(TASK DESCRIPTION): Your answer must consist of exactly the lines below, starting with the line with "বয়ো:বৃদ্ধি" and going on through the line with "সুপারিশযোগ্য নয়। যদি", and nothing else.

[Page-level text extractions]
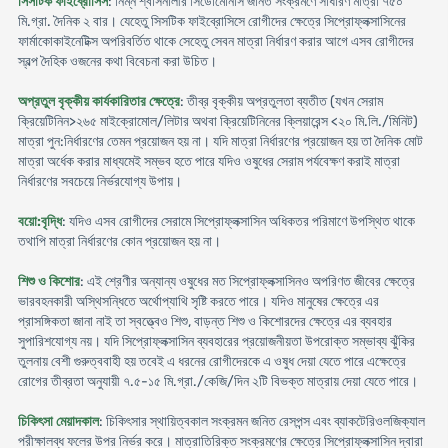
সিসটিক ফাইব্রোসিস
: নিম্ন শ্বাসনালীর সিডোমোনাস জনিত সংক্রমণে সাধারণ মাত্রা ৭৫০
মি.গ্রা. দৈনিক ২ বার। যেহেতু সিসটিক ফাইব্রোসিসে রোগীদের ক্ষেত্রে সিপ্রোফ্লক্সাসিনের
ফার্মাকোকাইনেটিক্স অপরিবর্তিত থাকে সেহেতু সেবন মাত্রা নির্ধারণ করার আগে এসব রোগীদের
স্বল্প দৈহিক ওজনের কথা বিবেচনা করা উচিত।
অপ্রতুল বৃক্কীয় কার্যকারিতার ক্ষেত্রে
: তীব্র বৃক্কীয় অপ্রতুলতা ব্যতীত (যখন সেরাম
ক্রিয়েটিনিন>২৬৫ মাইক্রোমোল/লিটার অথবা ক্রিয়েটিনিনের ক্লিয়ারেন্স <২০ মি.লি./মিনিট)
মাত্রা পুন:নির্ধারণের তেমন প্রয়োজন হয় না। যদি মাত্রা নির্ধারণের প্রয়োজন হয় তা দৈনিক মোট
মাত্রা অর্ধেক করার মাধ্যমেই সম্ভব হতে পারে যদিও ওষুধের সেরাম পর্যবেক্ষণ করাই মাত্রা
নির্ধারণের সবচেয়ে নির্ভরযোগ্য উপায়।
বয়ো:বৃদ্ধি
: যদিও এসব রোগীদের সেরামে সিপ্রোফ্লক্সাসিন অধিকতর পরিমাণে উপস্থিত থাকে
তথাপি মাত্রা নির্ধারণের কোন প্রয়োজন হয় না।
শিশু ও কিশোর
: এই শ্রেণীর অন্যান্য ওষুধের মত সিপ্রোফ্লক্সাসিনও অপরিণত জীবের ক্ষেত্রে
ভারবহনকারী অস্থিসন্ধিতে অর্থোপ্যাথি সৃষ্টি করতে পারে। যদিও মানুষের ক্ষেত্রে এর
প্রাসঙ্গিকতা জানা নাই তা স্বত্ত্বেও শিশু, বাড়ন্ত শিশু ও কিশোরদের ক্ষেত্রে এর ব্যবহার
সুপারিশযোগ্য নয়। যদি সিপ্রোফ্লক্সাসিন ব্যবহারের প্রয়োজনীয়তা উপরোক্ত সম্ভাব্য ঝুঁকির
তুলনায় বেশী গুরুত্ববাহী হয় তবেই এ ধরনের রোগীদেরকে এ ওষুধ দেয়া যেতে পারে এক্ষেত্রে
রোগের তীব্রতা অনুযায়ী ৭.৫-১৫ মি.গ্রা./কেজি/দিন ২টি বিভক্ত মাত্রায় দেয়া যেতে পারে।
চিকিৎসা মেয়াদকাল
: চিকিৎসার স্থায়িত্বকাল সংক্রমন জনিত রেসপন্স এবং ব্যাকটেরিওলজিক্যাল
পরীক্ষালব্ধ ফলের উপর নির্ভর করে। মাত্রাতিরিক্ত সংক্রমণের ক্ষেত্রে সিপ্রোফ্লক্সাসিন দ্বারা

* * *

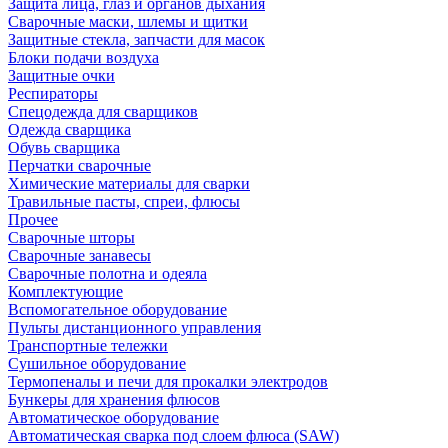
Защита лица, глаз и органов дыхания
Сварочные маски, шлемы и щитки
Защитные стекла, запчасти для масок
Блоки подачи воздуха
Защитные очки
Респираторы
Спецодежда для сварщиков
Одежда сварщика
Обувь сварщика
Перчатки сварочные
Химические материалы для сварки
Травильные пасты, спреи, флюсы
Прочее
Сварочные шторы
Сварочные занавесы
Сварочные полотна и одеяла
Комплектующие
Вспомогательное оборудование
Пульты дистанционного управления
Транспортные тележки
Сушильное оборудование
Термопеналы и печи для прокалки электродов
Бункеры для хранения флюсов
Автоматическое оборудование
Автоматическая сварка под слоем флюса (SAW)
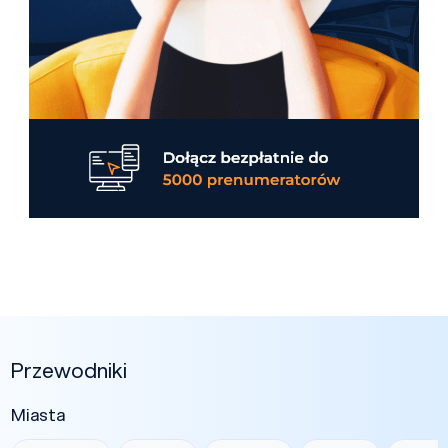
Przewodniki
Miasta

(SOLUTION TO THIS EXERCISE):
বয়ো:বৃদ্ধি
: যদিও এসব রোগীদের সেরামে সিপ্রোফ্লক্সাসিন অধিকতর পরিমাণে উপস্থিত থাকে
তথাপি মাত্রা নির্ধারণের কোন প্রয়োজন হয় না।
শিশু ও কিশোর
: এই শ্রেণীর অন্যান্য ওষুধের মত সিপ্রোফ্লক্সাসিনও অপরিণত জীবের ক্ষেত্রে
ভারবহনকারী অস্থিসন্ধিতে অর্থোপ্যাথি সৃষ্টি করতে পারে। যদিও মানুষের ক্ষেত্রে এর
প্রাসঙ্গিকতা জানা নাই তা স্বত্ত্বেও শিশু, বাড়ন্ত শিশু ও কিশোরদের ক্ষেত্রে এর ব্যবহার
সুপারিশযোগ্য নয়। যদি সিপ্রোফ্লক্সাসিন ব্যবহারের প্রয়োজনীয়তা উপরোক্ত সম্ভাব্য ঝুঁকির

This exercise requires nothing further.